The struggle to pass the 2022 CKSD levy vote

In April 2022, the failed levy went back to the ballot for a special election. After the community voted to pass the levy through, educators reflect on the struggles and affects of this election cycle on schools in CKSD.


Lucas Roger

Local voters’ ballots were turned in at the ballot drop box at the Jenny Wright Central Kitsap School District Building.

by Lucas Roger, Reporter

On Tuesday, April 26th, 2022, ballots for the second and final round of voting for the local Central Kitsap School District levy vote were due. This levy was a two-year replacement levy to fund Central Kitsap School District beyond the federal and state funding granted to the public schools.

During the first round of voting in February, the levy failed by a margin of 430 votes which was a measly 2.86%. The results were so close that the school district was granted a special election to allow the community to reconsider. 

The levy passed after the special election and was certified on May 6th, 2022. Levies are integral revenue providers for the district, allowing for up to about $20 million in funds per year. The individual levy rate for Central Kitsap taxpayers has been set in recent years, at $1.50 per $1000 of the assessed value of taxable property owned in the district. This rate remains the same for the current passed levy. 

Levy funds provide a multitude of services and extracurricular activities to all schools in the district: arts and sports funding, support staff, textbooks and classroom materials, etc. 

Mandatory federal and state funding provides a strong basis of support for the district’s yearly budgets and expenditures. State funding typically goes towards funding the core traditional classes like English, Math, History, and Science as well as a few other services. Additionally, federal funding is spent in areas like Career and Technical Education, food services, and special education. All government-provided funding is non-discretionary; the school district must spend the money as it is instructed to, leaving little to no room for extracurricular activities or choice in where and how the funds are spent to best serve the students and community.

One area where the principal source of funding comes from levy revenue is school district libraries. Of the up to $20 million raised each year, 7% goes to maintaining school libraries and their materials.

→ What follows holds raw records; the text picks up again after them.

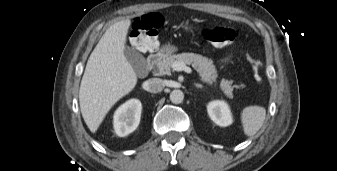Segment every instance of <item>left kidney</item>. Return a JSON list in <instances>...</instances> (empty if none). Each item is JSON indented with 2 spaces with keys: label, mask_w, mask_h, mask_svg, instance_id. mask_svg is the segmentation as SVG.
Returning <instances> with one entry per match:
<instances>
[{
  "label": "left kidney",
  "mask_w": 337,
  "mask_h": 171,
  "mask_svg": "<svg viewBox=\"0 0 337 171\" xmlns=\"http://www.w3.org/2000/svg\"><path fill=\"white\" fill-rule=\"evenodd\" d=\"M208 114L211 120L219 126L226 127L232 123L230 109L226 102L216 100L207 106Z\"/></svg>",
  "instance_id": "obj_1"
}]
</instances>
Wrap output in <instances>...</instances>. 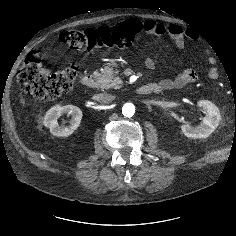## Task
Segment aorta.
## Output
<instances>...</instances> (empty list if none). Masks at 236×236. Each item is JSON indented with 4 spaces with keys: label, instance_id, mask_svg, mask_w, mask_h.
<instances>
[{
    "label": "aorta",
    "instance_id": "1",
    "mask_svg": "<svg viewBox=\"0 0 236 236\" xmlns=\"http://www.w3.org/2000/svg\"><path fill=\"white\" fill-rule=\"evenodd\" d=\"M135 113V106L133 103H125L122 107V114L125 117H132Z\"/></svg>",
    "mask_w": 236,
    "mask_h": 236
}]
</instances>
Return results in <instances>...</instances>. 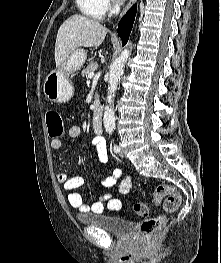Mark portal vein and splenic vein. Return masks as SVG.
Listing matches in <instances>:
<instances>
[{"instance_id":"1","label":"portal vein and splenic vein","mask_w":221,"mask_h":263,"mask_svg":"<svg viewBox=\"0 0 221 263\" xmlns=\"http://www.w3.org/2000/svg\"><path fill=\"white\" fill-rule=\"evenodd\" d=\"M94 77V72H92V73H90L89 75H88V78L89 79H92Z\"/></svg>"}]
</instances>
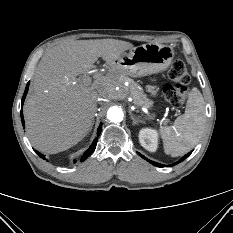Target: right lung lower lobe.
Listing matches in <instances>:
<instances>
[{
  "instance_id": "obj_1",
  "label": "right lung lower lobe",
  "mask_w": 233,
  "mask_h": 233,
  "mask_svg": "<svg viewBox=\"0 0 233 233\" xmlns=\"http://www.w3.org/2000/svg\"><path fill=\"white\" fill-rule=\"evenodd\" d=\"M28 87H29V83L27 84L26 89H25V92H24V95H23V97H22V106H23V103H24L26 94H27V92H28ZM21 120H22V124H23V126H24V118H23V113H22V111H21ZM101 126H102V125H100V126L98 127L97 137H98L99 134H100ZM97 141H98V138H95L94 141H93V143H92V145L89 147V149H88V150L84 153V155L82 156L81 161H84L87 157H89V156L92 154V152H93V151L95 150V148H96ZM36 153H37L42 159H45V156H44L43 154L39 153L38 151H36Z\"/></svg>"
}]
</instances>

The CKSD official breakdown of where levy funds are allocated throughout the district budget. (Credit: CKSD Levy Information Page)

Steve Trunkey, the librarian at Central Kitsap High School explains the method used to calculate how much money the district budgets to libraries each year, “The state provides funds according to what they call a prototypical model… there’s a formula to determine, for example, this school. We have enough students here to fund 1.4 librarians. But every other school it’s some percentage less than one.” 

Trunkey has been employed in the district for 32 years and has seen many levy campaigns flourish and fail over the years. If the levy had failed in the special election the school district would have been forced to make some tough decisions about where to allocate the mandated federal and state funds to best preserve services to the community served by CKSD. 

“There’s a whole process that begins to triage and decide which programs on this list take the biggest brunt of the impact…” Trunkey continued. “In past levy failures, we had school board members and superintendents who felt that sports were more important than libraries and we hope that it won’t be that way.”  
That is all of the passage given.